Cumulative sequence lengths for keys/values, shape [batch_size + 1].

required
max_seqlen_k int

Maximum sequence length for keys/values.

required
softmax_scale Optional[float]

Optional scaling factor for the softmax. If None, defaults to 1/sqrt(head_dim).

None
softmax_threshold Optional[float]

Optional threshold for the sparse softmax.

None
gate_threshold Optional[float]

Optional threshold for the sparsity gate.

None
is_logsigmoid_gate bool

Whether to use a log-sigmoid function for the sparsity gate.

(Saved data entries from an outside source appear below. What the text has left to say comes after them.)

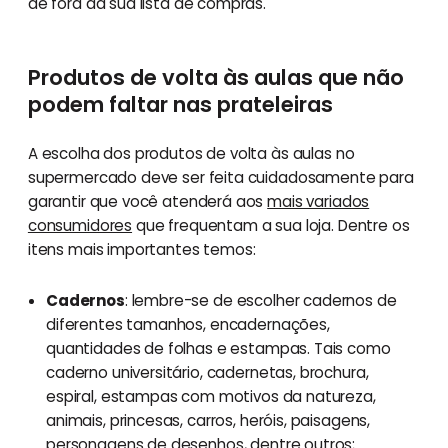
de fora da sua lista de compras.
Produtos de volta às aulas que não
podem faltar nas prateleiras
A escolha dos produtos de volta às aulas no
supermercado deve ser feita cuidadosamente para
garantir que você atenderá aos
mais variados
consumidores
que frequentam a sua loja. Dentre os
itens mais importantes temos:
Cadernos
: lembre-se de escolher cadernos de
diferentes tamanhos, encadernações,
quantidades de folhas e estampas. Tais como
caderno universitário, cadernetas, brochura,
espiral, estampas com motivos da natureza,
animais, princesas, carros, heróis, paisagens,
personagens de desenhos
, dentre outros;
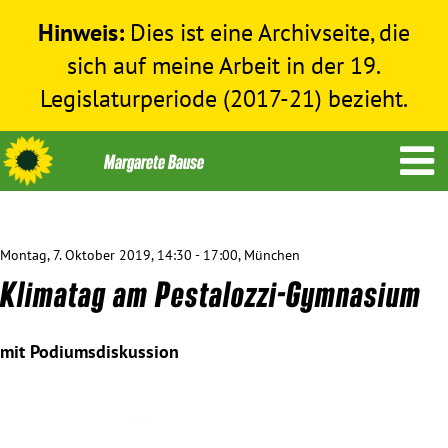
Hinweis:
Dies ist eine Archivseite, die
sich auf meine Arbeit in der 19.
Legislaturperiode (2017-21) bezieht.
Montag, 7. Oktober 2019, 14:30 - 17:00, München
Themen
Klimatag am Pestalozzi-Gymnasium
Menschenrechte
mit Podiumsdiskussion
Humanitäre Hilfe
Bundestag 2017-2021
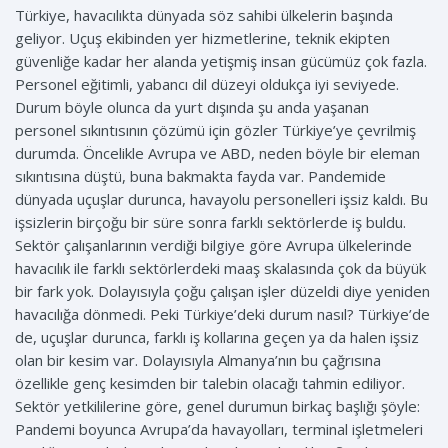
Türkiye, havacılıkta dünyada söz sahibi ülkelerin başında
geliyor. Uçuş ekibinden yer hizmetlerine, teknik ekipten
güvenliğe kadar her alanda yetişmiş insan gücümüz çok fazla.
Personel eğitimli, yabancı dil düzeyi oldukça iyi seviyede.
Durum böyle olunca da yurt dışında şu anda yaşanan
personel sıkıntısının çözümü için gözler Türkiye’ye çevrilmiş
durumda. Öncelikle Avrupa ve ABD, neden böyle bir eleman
sıkıntısına düştü, buna bakmakta fayda var. Pandemide
dünyada uçuşlar durunca, havayolu personelleri işsiz kaldı. Bu
işsizlerin birçoğu bir süre sonra farklı sektörlerde iş buldu.
Sektör çalışanlarının verdiği bilgiye göre Avrupa ülkelerinde
havacılık ile farklı sektörlerdeki maaş skalasında çok da büyük
bir fark yok. Dolayısıyla çoğu çalışan işler düzeldi diye yeniden
havacılığa dönmedi. Peki Türkiye’deki durum nasıl? Türkiye’de
de, uçuşlar durunca, farklı iş kollarına geçen ya da halen işsiz
olan bir kesim var. Dolayısıyla Almanya’nın bu çağrısına
özellikle genç kesimden bir talebin olacağı tahmin ediliyor.
Sektör yetkililerine göre, genel durumun birkaç başlığı şöyle:
Pandemi boyunca Avrupa’da havayolları, terminal işletmeleri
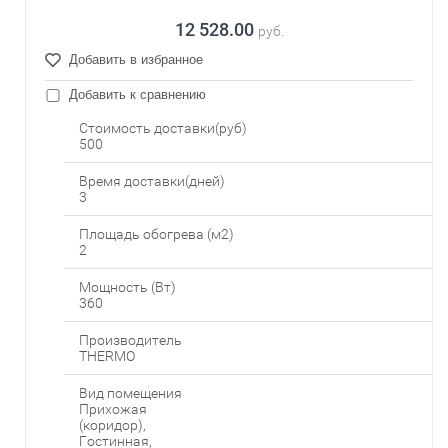
12 528.00
руб.
Добавить в избранное
Добавить к сравнению
Стоимость доставки(руб)
500
Время доставки(дней)
3
Площадь обогрева (м2)
2
Мощность (Вт)
360
Производитель
THERMO
Вид помещения
Прихожая
(коридор),
Гостинная,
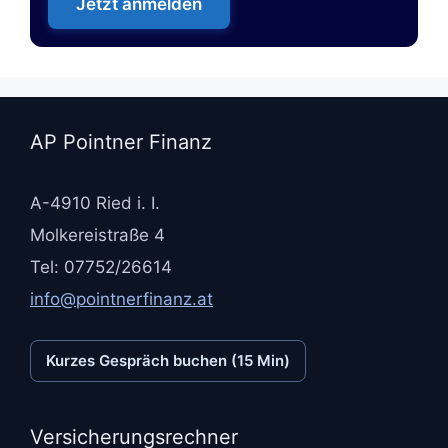
Jetzt anmelden
AP Pointner Finanz
A-4910 Ried i. I.
Molkereistraße 4
Tel: 07752/26614
info@pointnerfinanz.at
Kurzes Gespräch buchen (15 Min)
Versicherungsrechner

If False, uses a linear function.

True
query_scale Optional[Tensor]

Optional per-tensor scale for FP8 query dequantization.

None
key_scale Optional[Tensor]

Optional per-tensor scale for FP8 key dequantization.

None
value_scale Optional[Tensor]

Optional per-tensor scale for FP8 value dequantization.

None
window_size Tuple[Optional[int], Optional[int]]

Optional tuple (window_size_q, window_size_k) for local attention. If None, no local masking is applied.

(None, None)
is_quant bool

Whether the inputs are quantized in FP8. If True, query_scale, key_scale, and value_scale must be provided for dequantization.

False
seqused_k Optional[Tensor]

Optional tensor indicating the actual sequence lengths for keys/values.

None
out Optional[Tensor]

Optional preallocated output tensor with shape [batch_size, num_heads_q, head_dim].

None
lse Optional[Tensor]

Optional preallocated logsumexp tensor with shape [batch_size, num_heads_q].

None
is_autotune bool

Whether to use Triton autotuner for kernel launch configuration.

False
skip_checks bool

Whether to skip input validation checks for faster performance.

False
return_lse bool

Whether to return the logsumexp tensor for numerical stability analysis. If True, returns a tuple (out, lse). If False, returns only out.

False

Returns:

Type Description
Union[Tensor, Tuple[Tensor, Tensor]]

If return_lse is False, returns out with shape [batch_size, num_heads_q, head_dim]. If return_lse is True, returns a tuple (out, lse), where lse has shape [batch_size, num_heads_q].